PathwayCommons / grounding-search

A biological entity grounding search service
MIT License
8 stars 5 forks source link

Provide multiple coreferent mentions to improve grounding #115

Open JohnGiorgi opened 3 years ago

JohnGiorgi commented 3 years ago

There are some situations where entity mentions have different surface forms, but should ultimately be grounded to the same ID. This includes acronyms as well as coreferent mentions, e.g.:

CCNU (lomustine) toxicity in dogs. To describe the incidence of hematological, renal, hepatic and gastrointestinal toxicities in tumour-bearing dogs receiving 1-(2-chloroethyl)-3-cyclohexyl-1-nitrosourea (CCNU).

I believe it is standard practice to try to ground each mention independently (call it mention-level grounding for lack of a better term). But I can imagine that trying to ground all three mentions (call it entity-level grounding) should reduce ambiguity and therefore increase grounding accuracy.

I am not sure exactly how it would work in grounding-search. I can continue to think about it a little but I would be interested to hear if you guys think this is feasible. I already have a machine learning-based method that identifies mentions and then groups them into coreferent clusters, so it would be able to take advantage of something like this.

maxkfranz commented 3 years ago

It should be possible in one query if you can generate a single main mention (the "best" one or an aggregate) from the cluster. I wonder how well the naive approach of selecting the first mention would work.

An alternative would be to allow you to send a cluster (array) of mentions as input to the service. Even the naive approach for that would at least save network overhead (i.e. do separate queries internally).

JohnGiorgi commented 3 years ago

It should be possible in one query if you can generate a single main mention (the "best" one or an aggregate) from the cluster. I wonder how well the naive approach of selecting the first mention would work.

Yes I should have clarified that I can make it work just by choosing one of the mentions. For now, I choose the longest, with the intuition being that its likely to be the least ambiguous.

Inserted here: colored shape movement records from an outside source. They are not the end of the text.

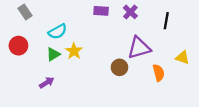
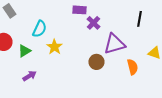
purple cross: (130, 12) -> (93, 23), moved
cyan semicircle: (58, 32) -> (39, 29), turned -36
green triangle: (53, 54) -> (24, 51), moved

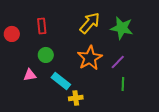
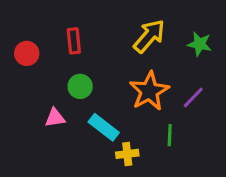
green star: (122, 28) -> (200, 44), size x0.7
green line: (123, 84) -> (170, 135), moved

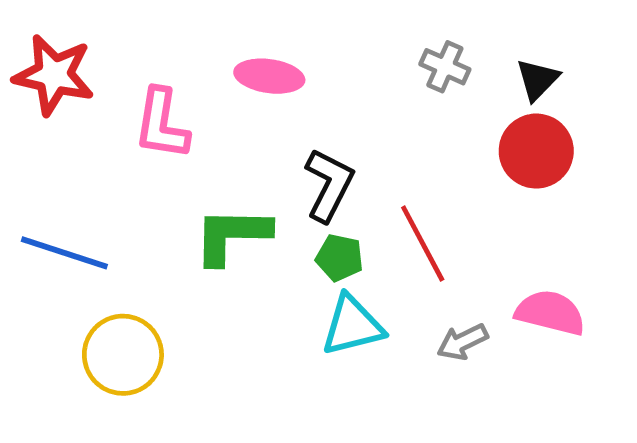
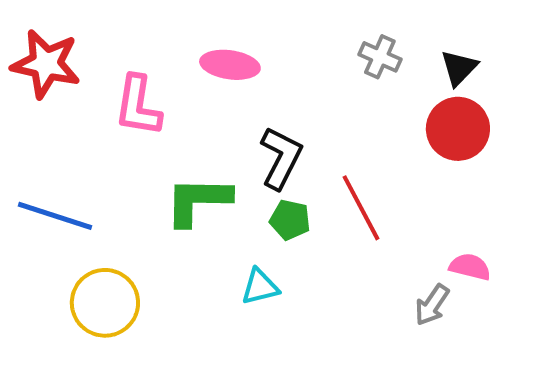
pink semicircle: (550, 313) -> (470, 267), size x0.7
cyan triangle: (352, 325) -> (260, 287), moved, size x0.7
gray arrow: (462, 342) -> (432, 305), moved, turned -30

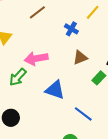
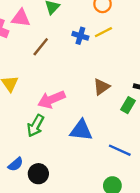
yellow line: (93, 12) -> (103, 32), turned 35
blue cross: (71, 29) -> (80, 36), moved

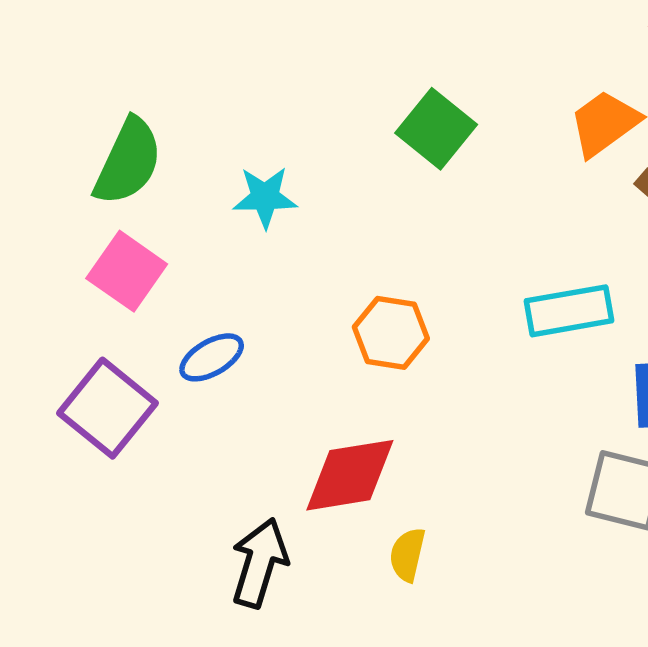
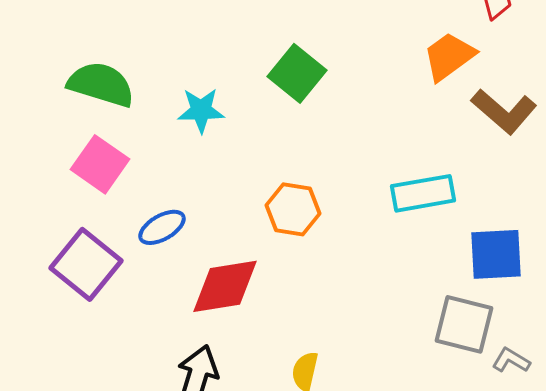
green square: (436, 129) -> (297, 73), moved
green semicircle: (128, 162) -> (101, 84), turned -98
red diamond: (350, 475) -> (225, 286), moved

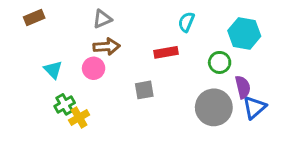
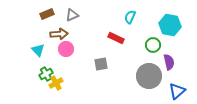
brown rectangle: (34, 18) -> (47, 14), moved
brown arrow: (107, 47) -> (59, 34), moved
red rectangle: (166, 52) -> (116, 38), turned 35
blue triangle: (254, 107) -> (177, 91), moved

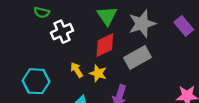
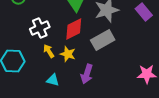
white cross: (62, 32) -> (40, 28), moved

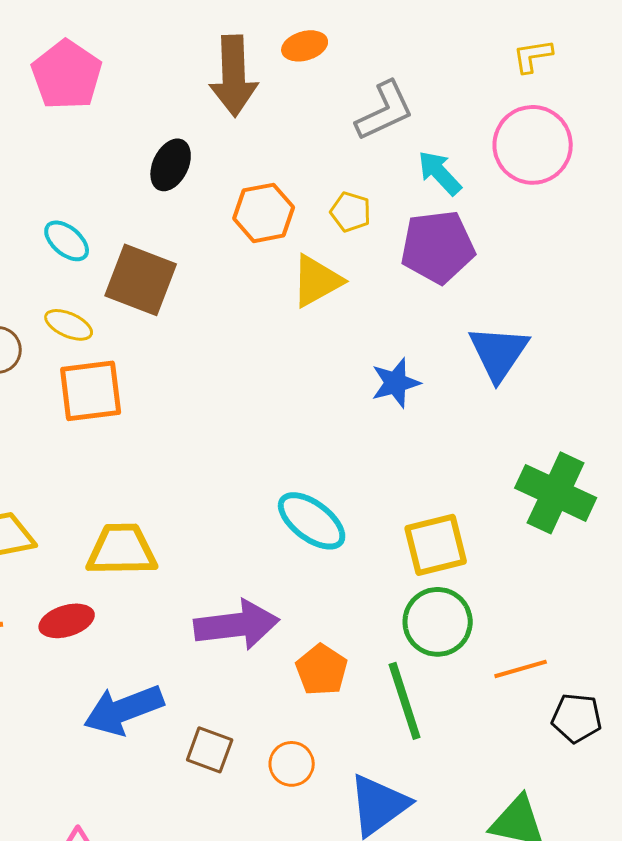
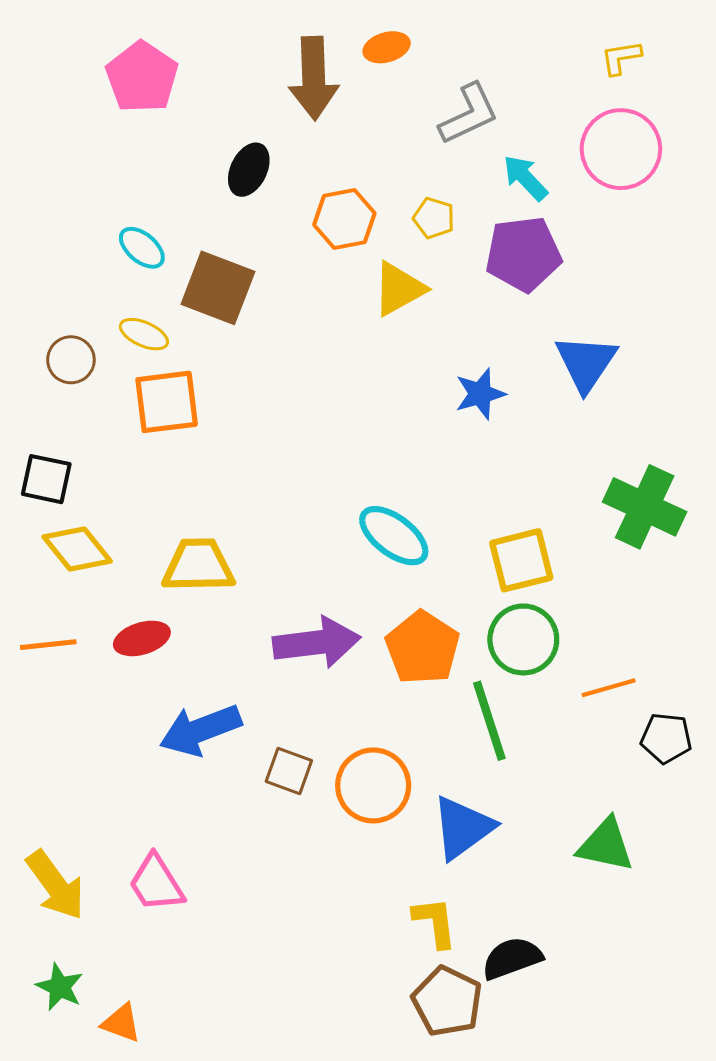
orange pentagon: (322, 670) -> (423, 648), moved, size x1.4
orange circle: (292, 764) -> (373, 785), size x1.6

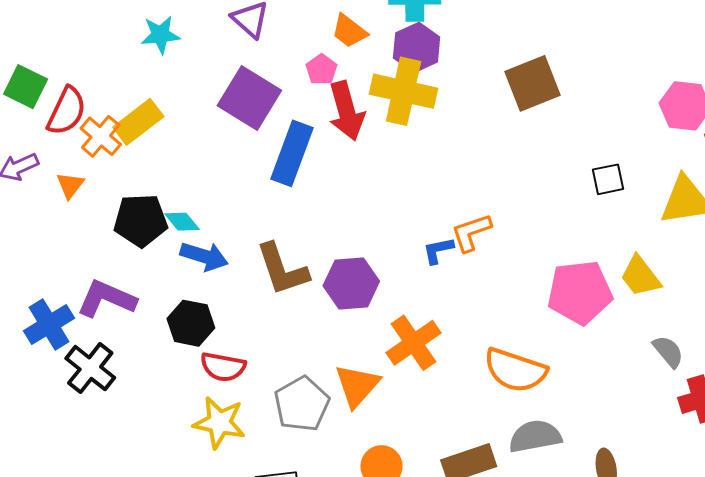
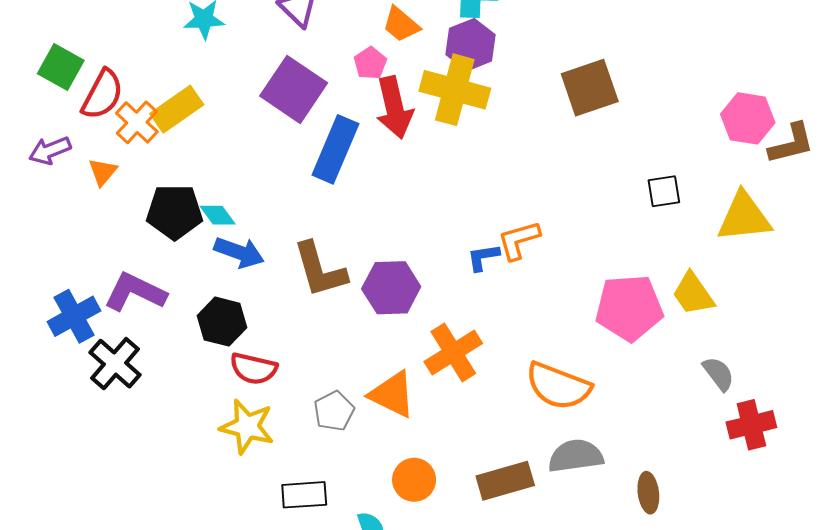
orange triangle: (357, 386) -> (392, 394), turned -48
gray pentagon: (302, 404) -> (334, 411), size x0.7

This seems to work pretty well.

An alternative would be to allow you to send a cluster (array) of mentions as input to the service. Even the naive approach for that would at least save network overhead (i.e. do separate queries internally).

Yeah exactly what I was thinking!

Using the above example you could imagine a situation where "CCNU" is ambiguous and brings up multiple hits, but querying with ["CCNU", "lomustine"] or even ["CCNU", "lomustine", "1-(2-chloroethyl)-3-cyclohexyl-1-nitrosourea (CCNU)"] reduces the ambiguity and leads to one clear hit. As you said, the naive approach might be enough (separate queries internally).